Even though there are things we want to see in India we still refuse to set the alarm clock. I woke up around 11am, the relentless noise of Vrindavan invading our room. I’m sure that yesterday when we checked into this “hotel” there were no auto or cycle rickshaws parked outside, now there is a pack of them waiting on the doorstep. We just took the nearest and told him we wanted to go to Agra, we didn’t want to argue about the fare, starting the engine he was laughing and made sure all of the other drivers could see that he had us. Are we some sort of trophy or just two wide eyed tourists easy to rip off?

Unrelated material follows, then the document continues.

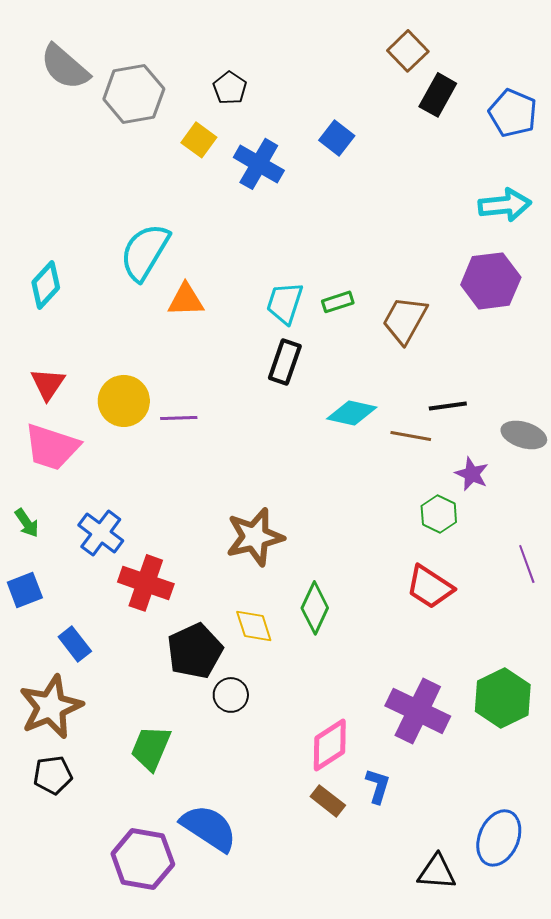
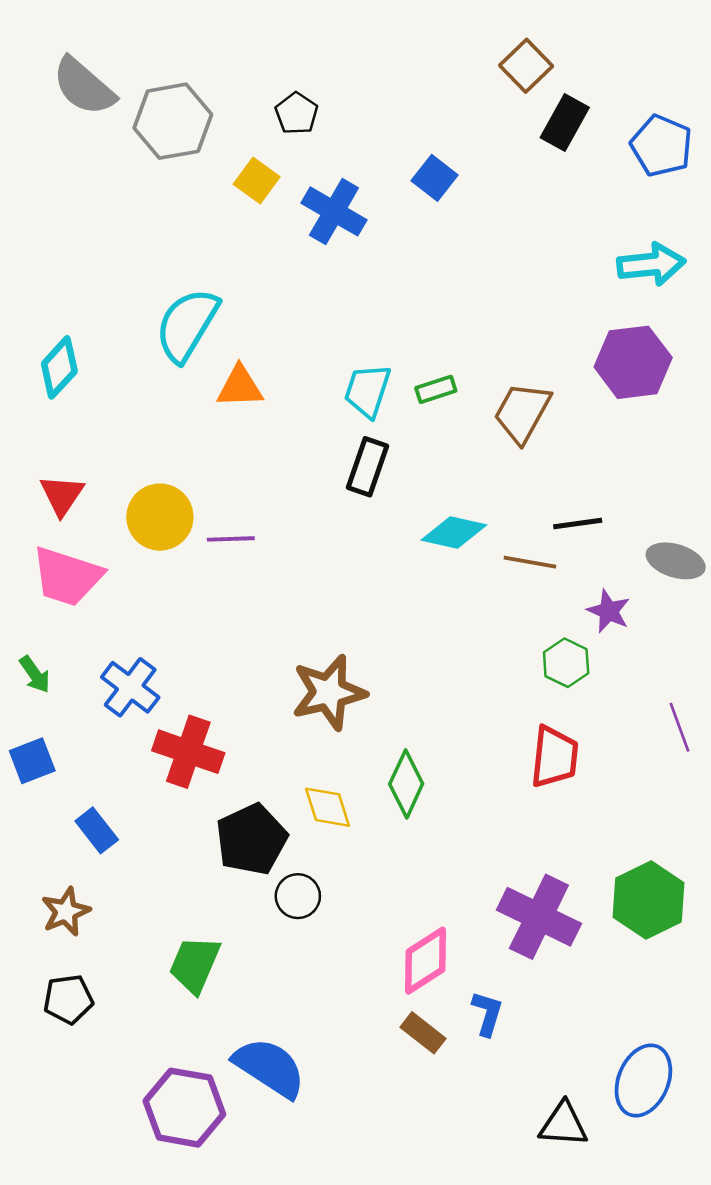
red trapezoid: (430, 587) -> (554, 757), turned -117
brown star: (51, 707) -> (66, 912), size x0.6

I remember when we arrived at Mathura Junction yesterday we were shocked to see the queue in the main hall trying to buy tickets, the proportions were biblical, so I told the driver we wanted to go by bus. He took us to Mathura Old Bus Station where a group of men told us there were no buses going to Agra. An older man got quite angry with his friends and told us there was, he pointed to an old battered, blue bus with bars on the windows and told us that is what we were looking for. The journey to Agra was so cool, looking out of the window at the passing landscapes made me feel so happy just to be in India, like one of my dreams had come true. Every now and then a speckless bus with glass windows and no doubt airconditioning would overtake our old battered bus, full of western tourists and I felt so grateful that we were in our regional bus with real Indians. While a man who spoke very good English was showing  boyfriend photos of the Taj Mahal from his mobile phone I kept reminding myself not to touch the chair infront of me, I think someone had spat some sort of red seed onto it. We arrived at Agra bus station only to realise we were 14km from the Taj Mahal so we took what might have been a tempo (a shared auto rickshaw). We could hear thunder and see torrential rain and some of the streets were flooded, I could see the driver trying to work out how to get to Taj Ganj (the neighbourhood of the Taj Mahal) and all I could do was laugh, thinking nature was playing a game “If you try hard enough then i’ll let you see the Taj Mahal.” Then, in the flood the driver pointed to the horizon and said “Taj Mahal” and there, through the grey skies and mist from the rain I could see the silhouette of the dome and felt a rush of emotions.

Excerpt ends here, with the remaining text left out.